The current generation of 3D printers does not have or only extremely limited closed loop control systems. Wipers, laser mirror systems, printheads, material feeders and build platforms are operating nowhere near their capabilities. The only significant closed loop control system I am aware of is temperature control in the build chamber in various machines.
An excellent visible example where closed loop control systems made a significant impact are car engines. Up until 1980s car engines were mostly open loop systems and they tended to break down often. At the end of the 1980s, car manufacturers started to introduce closed loop systems in cars. The result was far more reliable engines while increasing performance and fuel efficiency.
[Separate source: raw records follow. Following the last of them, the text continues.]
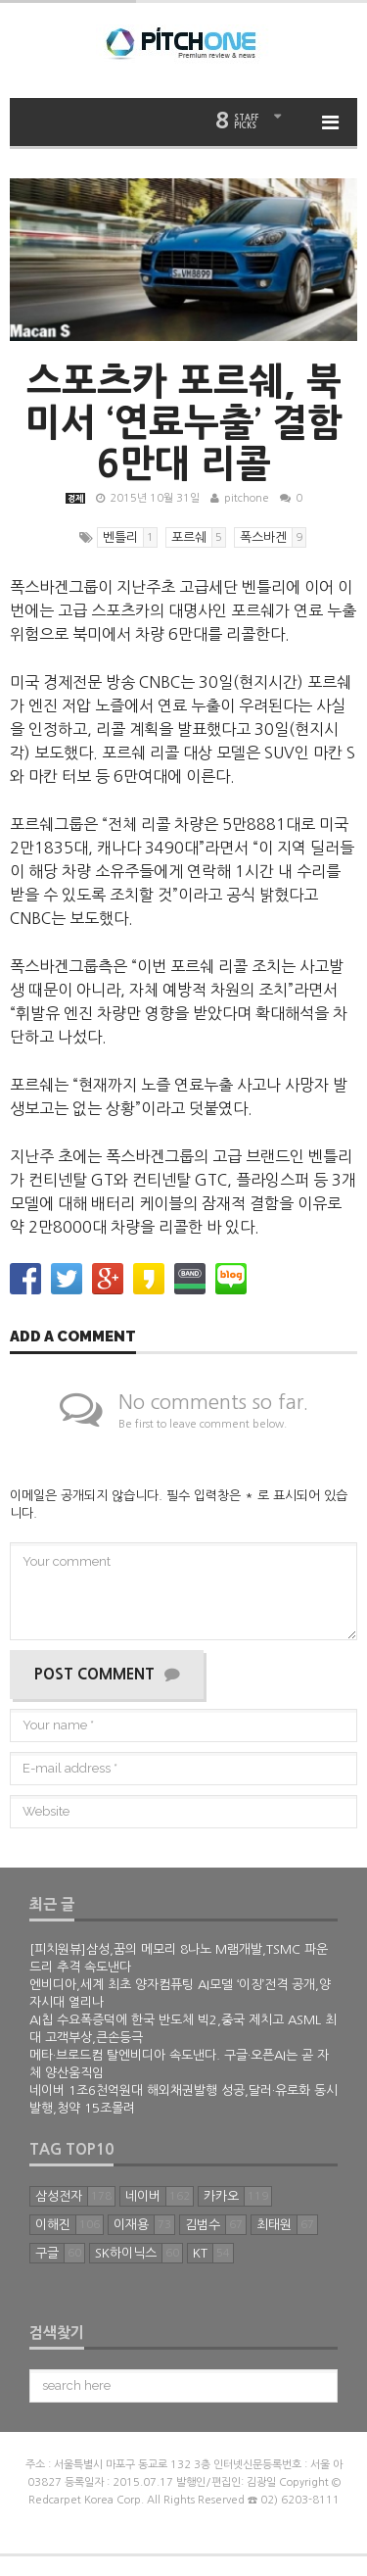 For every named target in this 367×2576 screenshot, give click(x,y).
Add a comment (73, 1337)
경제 (75, 498)
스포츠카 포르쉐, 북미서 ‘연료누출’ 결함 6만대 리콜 (184, 422)
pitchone (246, 498) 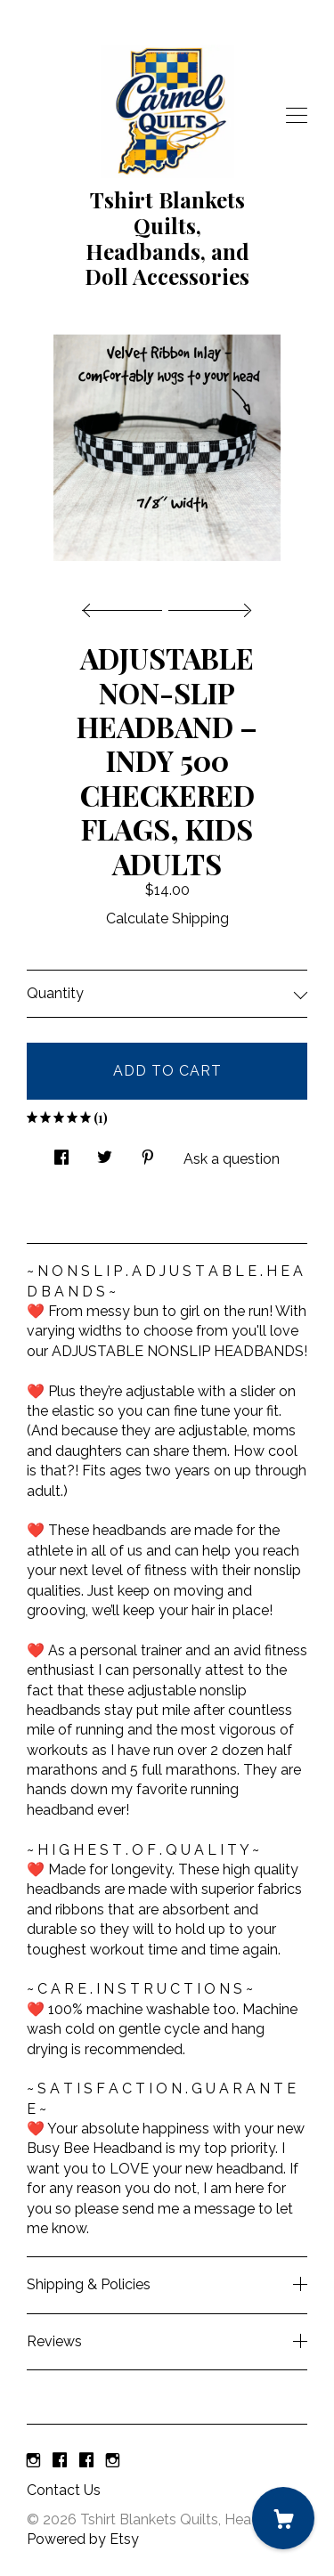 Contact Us (64, 2490)
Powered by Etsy (83, 2539)
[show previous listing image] (126, 605)
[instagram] (33, 2460)
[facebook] (60, 2460)
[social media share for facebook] (61, 1152)
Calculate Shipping (167, 918)
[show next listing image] (207, 605)
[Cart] (283, 2518)
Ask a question (231, 1158)
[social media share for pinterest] (148, 1152)
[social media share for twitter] (104, 1152)
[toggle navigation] (296, 116) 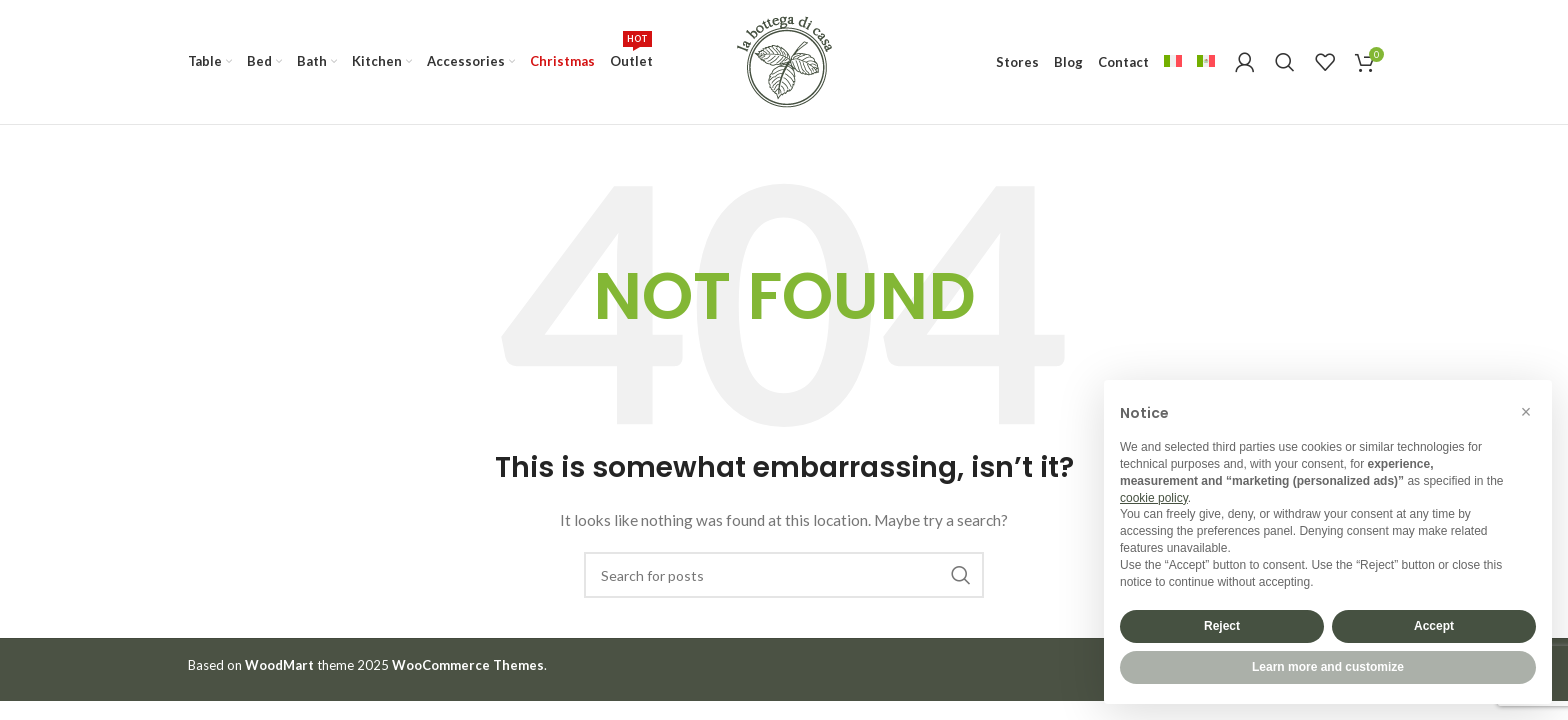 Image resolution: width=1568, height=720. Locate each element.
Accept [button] (1434, 626)
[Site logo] (784, 60)
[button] (1526, 412)
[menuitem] (1173, 62)
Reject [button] (1222, 626)
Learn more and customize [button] (1328, 667)
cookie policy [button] (1154, 498)
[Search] (1285, 62)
Another reason to closed loop control systems to 3D printers is the option to extend the current material portfolio. 3D printing processes are very much married to their specifically designed materials because of this. For any new material, it is looking for a needle in the haystack to get the material properties perfectly aligned with the machine capabilities. It takes a considerable effort to make sure the material properties are kept stable during production of that material.
Closed loop control systems will make a significant impact on 3D printing technology in terms of speed, reliability and accuracy.